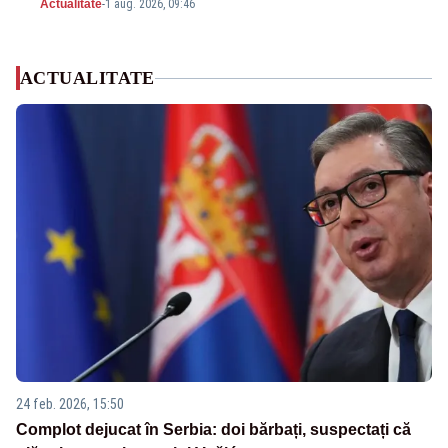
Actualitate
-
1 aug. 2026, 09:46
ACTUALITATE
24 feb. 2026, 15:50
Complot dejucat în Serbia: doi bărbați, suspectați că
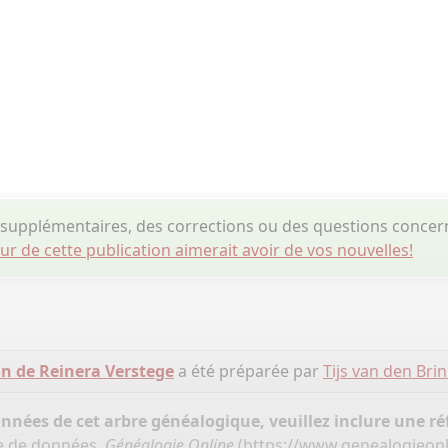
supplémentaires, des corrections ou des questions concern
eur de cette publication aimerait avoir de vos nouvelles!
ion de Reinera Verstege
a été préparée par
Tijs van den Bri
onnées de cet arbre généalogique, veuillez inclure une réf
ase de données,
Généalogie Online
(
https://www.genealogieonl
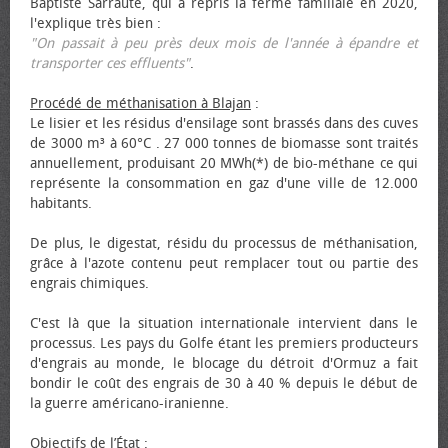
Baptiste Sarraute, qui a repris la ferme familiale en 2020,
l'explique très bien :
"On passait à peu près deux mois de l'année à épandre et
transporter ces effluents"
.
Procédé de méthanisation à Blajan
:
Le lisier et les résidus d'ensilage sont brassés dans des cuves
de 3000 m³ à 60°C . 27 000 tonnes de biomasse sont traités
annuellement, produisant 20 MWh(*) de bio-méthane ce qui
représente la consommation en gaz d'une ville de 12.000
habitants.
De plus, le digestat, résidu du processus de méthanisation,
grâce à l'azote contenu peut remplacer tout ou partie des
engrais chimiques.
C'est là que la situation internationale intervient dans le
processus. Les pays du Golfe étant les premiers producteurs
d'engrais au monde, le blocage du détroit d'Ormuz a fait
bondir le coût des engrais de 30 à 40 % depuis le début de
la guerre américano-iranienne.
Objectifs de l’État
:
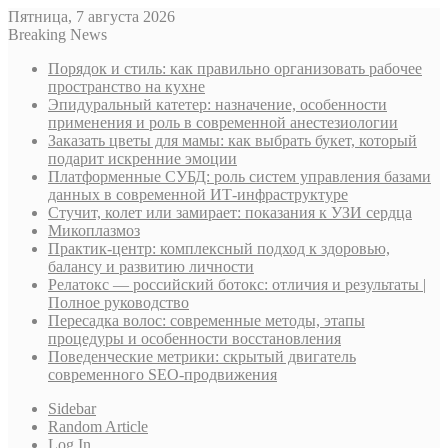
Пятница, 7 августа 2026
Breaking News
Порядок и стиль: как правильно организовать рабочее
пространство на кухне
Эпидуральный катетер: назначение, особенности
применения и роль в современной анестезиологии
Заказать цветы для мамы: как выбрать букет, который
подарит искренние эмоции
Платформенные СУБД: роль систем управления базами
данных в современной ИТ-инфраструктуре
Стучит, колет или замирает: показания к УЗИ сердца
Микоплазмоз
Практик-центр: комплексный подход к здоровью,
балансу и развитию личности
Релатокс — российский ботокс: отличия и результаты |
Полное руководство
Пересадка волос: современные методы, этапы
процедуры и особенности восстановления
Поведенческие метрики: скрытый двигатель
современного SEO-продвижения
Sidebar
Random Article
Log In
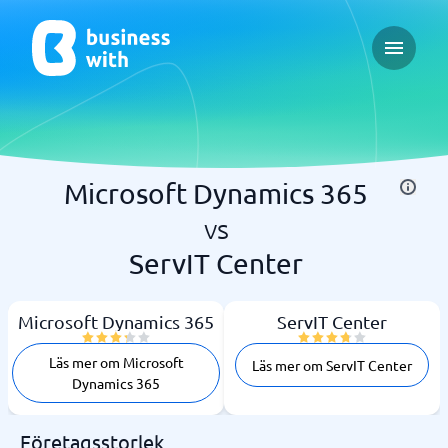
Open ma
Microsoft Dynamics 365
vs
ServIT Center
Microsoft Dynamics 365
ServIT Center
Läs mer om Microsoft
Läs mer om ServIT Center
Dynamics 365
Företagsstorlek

++++++++++

--- What you have to do ---
Which lines above hold the word "современной"? Copy each of them.

--- Result for this exercise ---
применения и роль в современной анестезиологии
данных в современной ИТ-инфраструктуре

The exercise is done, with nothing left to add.